If you want to know how close together the machines really are, just spend a couple of days comparing games available for both platforms.

“Armored Core 4” shows the futility in such comparisons. You might find the graphics in the PS3 version a bit more detailed and the screen display a bit wider. But once the giant, armored robots rumble into battle, the fun stays the same regardless of the platform. Even the PS3 and 360 controllers so closely follow the same model that switching between the two consoles won’t cause a single hitch when it comes to releasing a flurry of homing missiles at the enemy.

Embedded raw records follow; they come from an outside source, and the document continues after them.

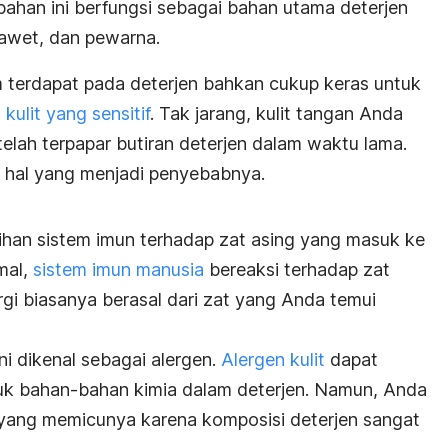
ahan ini berfungsi sebagai bahan utama deterjen
gawet, dan pewarna.
 terdapat pada deterjen bahkan cukup keras untuk
 kulit yang sensitif
. Tak jarang, kulit tangan Anda
elah terpapar butiran deterjen dalam waktu lama.
 hal yang menjadi penyebabnya.
bihan sistem imun terhadap zat asing yang masuk ke
mal,
sistem imun manusia
bereaksi terhadap zat
gi biasanya berasal dari zat yang Anda temui
ni dikenal sebagai alergen.
Alergen kulit
dapat
suk bahan-bahan kimia dalam deterjen. Namun, Anda
 yang memicunya karena komposisi deterjen sangat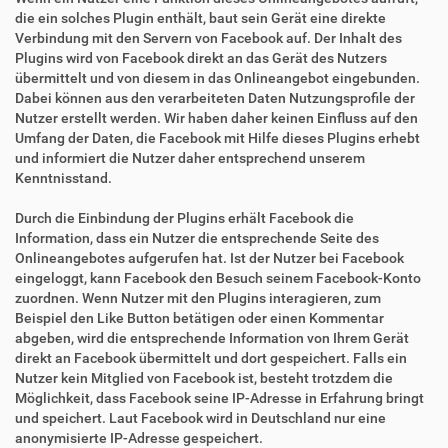
die ein solches Plugin enthält, baut sein Gerät eine direkte
Verbindung mit den Servern von Facebook auf. Der Inhalt des
Plugins wird von Facebook direkt an das Gerät des Nutzers
übermittelt und von diesem in das Onlineangebot eingebunden.
Dabei können aus den verarbeiteten Daten Nutzungsprofile der
Nutzer erstellt werden. Wir haben daher keinen Einfluss auf den
Umfang der Daten, die Facebook mit Hilfe dieses Plugins erhebt
und informiert die Nutzer daher entsprechend unserem
Kenntnisstand.
Durch die Einbindung der Plugins erhält Facebook die
Information, dass ein Nutzer die entsprechende Seite des
Onlineangebotes aufgerufen hat. Ist der Nutzer bei Facebook
eingeloggt, kann Facebook den Besuch seinem Facebook-Konto
zuordnen. Wenn Nutzer mit den Plugins interagieren, zum
Beispiel den Like Button betätigen oder einen Kommentar
abgeben, wird die entsprechende Information von Ihrem Gerät
direkt an Facebook übermittelt und dort gespeichert. Falls ein
Nutzer kein Mitglied von Facebook ist, besteht trotzdem die
Möglichkeit, dass Facebook seine IP-Adresse in Erfahrung bringt
und speichert. Laut Facebook wird in Deutschland nur eine
anonymisierte IP-Adresse gespeichert.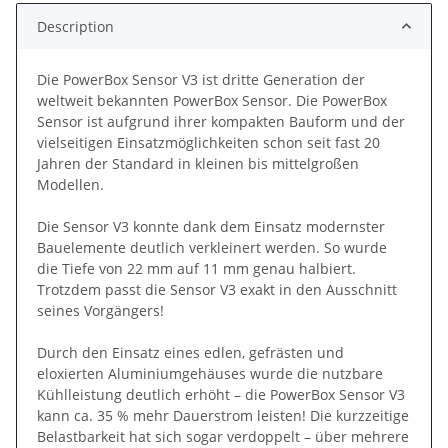
Description
Die PowerBox Sensor V3 ist dritte Generation der
weltweit bekannten PowerBox Sensor. Die PowerBox
Sensor ist aufgrund ihrer kompakten Bauform und der
vielseitigen Einsatzmöglichkeiten schon seit fast 20
Jahren der Standard in kleinen bis mittelgroßen
Modellen.
Die Sensor V3 konnte dank dem Einsatz modernster
Bauelemente deutlich verkleinert werden. So wurde
die Tiefe von 22 mm auf 11 mm genau halbiert.
Trotzdem passt die Sensor V3 exakt in den Ausschnitt
seines Vorgängers!
Durch den Einsatz eines edlen, gefrästen und
eloxierten Aluminiumgehäuses wurde die nutzbare
Kühlleistung deutlich erhöht – die PowerBox Sensor V3
kann ca. 35 % mehr Dauerstrom leisten! Die kurzzeitige
Belastbarkeit hat sich sogar verdoppelt – über mehrere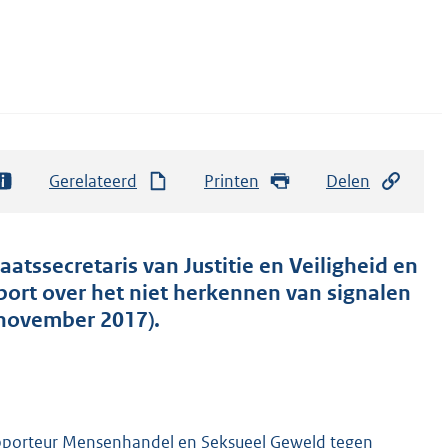
Gerelateerd
Printen
Delen
aatssecretaris van Justitie en Veiligheid en
port over het niet herkennen van signalen
november 2017).
apporteur Mensenhandel en Seksueel Geweld tegen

Sega’s “Virtua Tennis 3” follows the same logic – same game, two different machines. Whacking a little green ball back and forth across a high-definition net remains an eternal amusement in spite of any specific allegiance you might have to a particular game company. If 360 gamers need a reason to gloat, the PS3 version curiously lacks online play. While playing a computer opponent works well for practice, nothing beats smashing a serve past an opponent in another state.

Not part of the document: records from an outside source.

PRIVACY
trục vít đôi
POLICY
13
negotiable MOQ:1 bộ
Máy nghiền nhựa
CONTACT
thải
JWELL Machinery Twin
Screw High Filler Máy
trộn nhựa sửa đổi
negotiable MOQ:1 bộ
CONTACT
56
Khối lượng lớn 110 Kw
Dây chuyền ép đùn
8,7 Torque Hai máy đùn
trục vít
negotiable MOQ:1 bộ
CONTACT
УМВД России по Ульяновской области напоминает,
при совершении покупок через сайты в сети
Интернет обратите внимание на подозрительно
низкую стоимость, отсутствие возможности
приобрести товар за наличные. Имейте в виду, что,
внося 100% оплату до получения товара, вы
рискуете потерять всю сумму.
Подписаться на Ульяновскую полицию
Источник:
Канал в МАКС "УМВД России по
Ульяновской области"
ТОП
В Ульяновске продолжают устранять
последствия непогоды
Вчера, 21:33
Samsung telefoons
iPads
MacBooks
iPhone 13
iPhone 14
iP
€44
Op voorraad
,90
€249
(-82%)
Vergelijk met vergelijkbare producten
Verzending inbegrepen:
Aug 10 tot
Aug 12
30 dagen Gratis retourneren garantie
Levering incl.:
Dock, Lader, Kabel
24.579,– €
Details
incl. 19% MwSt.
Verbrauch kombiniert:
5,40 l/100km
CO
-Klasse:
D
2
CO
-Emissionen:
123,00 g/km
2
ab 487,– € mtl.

Back on the PS3 side of the argument, Sony gamers finally get access to a 360 favorite – “The Elder Scrolls IV: Oblivion.” This “Dungeons & Dragons”-inspired role-playing game promises to suck up the hours in your real life and trade them for time in an enormous, detailed fantasy environment. In the translation to the PS3, the graphics picked up a little extra shine and the game a bit of new content. Otherwise, the new game remains almost a photocopy of the original.

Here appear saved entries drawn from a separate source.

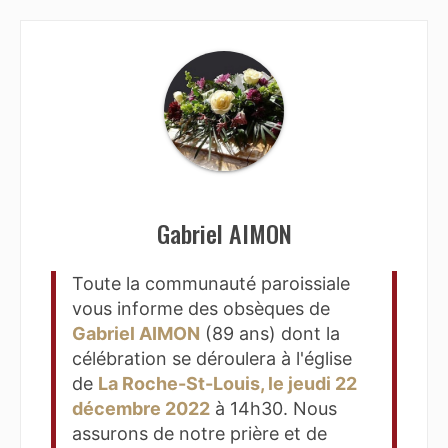
Gabriel AIMON
Toute la communauté paroissiale
vous informe des obsèques de
Gabriel AIMON
(89 ans) dont la
célébration se déroulera à l'église
de
La Roche-St-Louis, le jeudi 22
décembre 2022
à 14h30. Nous
assurons de notre prière et de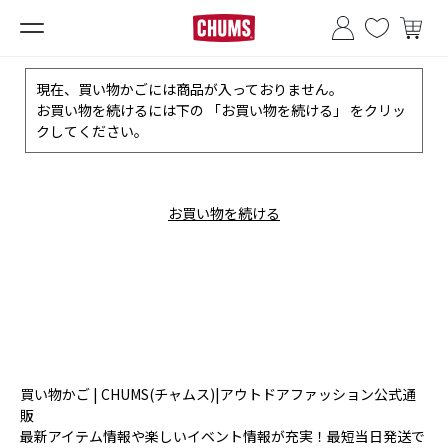
■夏季休業のお知らせ■
現在、買い物かごには商品が入っておりません。
お買い物を続けるには下の 「お買い物を続ける」 をクリッ
クしてください。
お買い物を続ける
買い物かご | CHUMS(チャムス)|アウトドアファッション公式通
販
最新アイテム情報や楽しいイベント情報が充実！最短当日発送で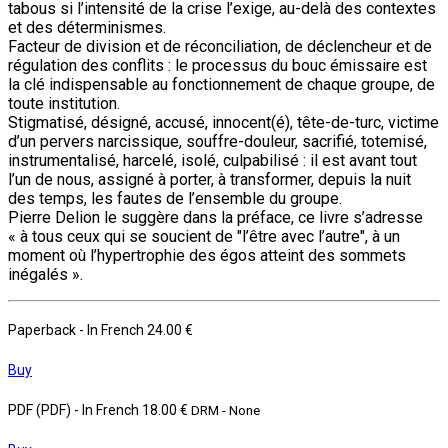
tabous si l’intensité de la crise l’exige, au-delà des contextes
et des déterminismes.
Facteur de division et de réconciliation, de déclencheur et de
régulation des conflits : le processus du bouc émissaire est
la clé indispensable au fonctionnement de chaque groupe, de
toute institution.
Stigmatisé, désigné, accusé, innocent(é), tête-de-turc, victime
d’un pervers narcissique, souffre-douleur, sacrifié, totemisé,
instrumentalisé, harcelé, isolé, culpabilisé : il est avant tout
l’un de nous, assigné à porter, à transformer, depuis la nuit
des temps, les fautes de l’ensemble du groupe.
Pierre Delion le suggère dans la préface, ce livre s’adresse
« à tous ceux qui se soucient de "l’être avec l’autre", à un
moment où l’hypertrophie des égos atteint des sommets
inégalés ».
Paperback
- In French
24.00 €
Buy
PDF (PDF)
- In French
18.00 €
DRM - None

Of course, cross-platform titles tend to work to the lowest-common denominator of both systems. So these games never show off the best that either system can offer. And every gamer knows that the exclusives – more so than cross-platform titles – really define the machine. Until “Grand Theft Auto” was on Xbox, PlayStation was the only machine for many gamers. And as long as Microsoft owns “Halo,” you can count on resounding sales of its gaming hardware around that title alone.

From all this you probably can understand the recent obsession with Nintendo’s Wii. In the world of cola, the Wii remains as unique as diet orange cream soda.